Note: not all midwives practice the midwifery model. There are certainly midwives who practice more as "medwives" and physicians who practice more as midwives. Generally speaking, though, midwives are much more familiar with normal physiological birth than obstetric surgeons. Their statistics often reflect that with low cesarean rates (transferred to a surgeon, of course), lower rates of intervention, lower NICU visits, and better overall outcomes for moms and babies. In many other countries, midwifery care is the standard for maternity and birth unless a situation shows itself to need more medical attention. Important to notice is that these countries also have far better birth outcomes than the U.S.
What a gift it is to have a special patroness for the women who have answered this special calling. Let's pray for the conversion of all midwives and especially for the increase in faithful skilled midwives to serve families that is so desperately needed. Let's pray that all midwives respect fertility, respect life from the moment of conception, and are blessed and strengthened in their important work of serving mothers and babies.
It also makes sense that there would be a patron for babies since everyone's a baby at some point and our Lord has a special place in His heart for the littlest among us! But for some reason, I just had never heard that there was a named patroness for both midwives and babies. As far as I can tell, I'm not alone. It doesn't seem to be well known by others or her help often invoked in either way.
I got pregnant with my fifth baby shortly after finding out this information about Brigid and felt that invitation to stay close to her for that pregnancy. I struggled with a lot of uncharacteristic fear during that time and a mild but lingering premonition that things were just "off." So I began to ask her intercession for my beloved midwife and for the health and safety of that baby. I continue now to turn to her for prayers for newborn time, for the midwives I know, and for all my doula clients and their babies, too.
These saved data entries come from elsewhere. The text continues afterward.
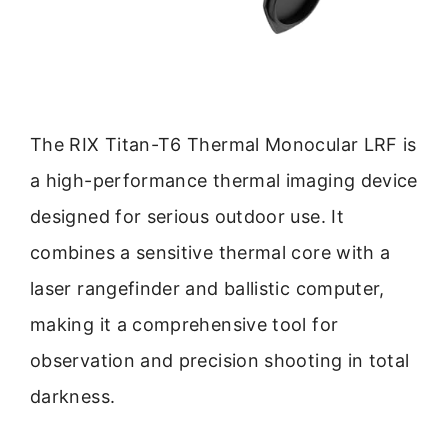
The RIX Titan-T6 Thermal Monocular LRF is
a high-performance thermal imaging device
designed for serious outdoor use. It
combines a sensitive thermal core with a
laser rangefinder and ballistic computer,
making it a comprehensive tool for
observation and precision shooting in total
darkness.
What a great gift it is for parents to have a special patron for babies! She's someone that they can turn to with all the many needs of babydom - for overall health, for difficulty teething, for SLEEP, for colic, for feeding issues, for a happy and content demeanor, and whatever other difficulties come up during! I don't balk at turning to prayer for any of it especially for the littlest, most vulnerable ones of our families. The Lord cares deeply for each of these little ones in their pain or fussiness or frustration and He cares deeply for the worried, anxious, sleep-deprived, maxed-out parent, too. We should readily avail ourselves of the grace He offers to help in those difficult moments and situations that come with birthing and raising babies. What an absolutely beautiful thing it is to know that Brigid can be called upon to pray for us in those moments.
May Saint Brigid intercede for those caring for us during birth and for these precious babies that are given to us.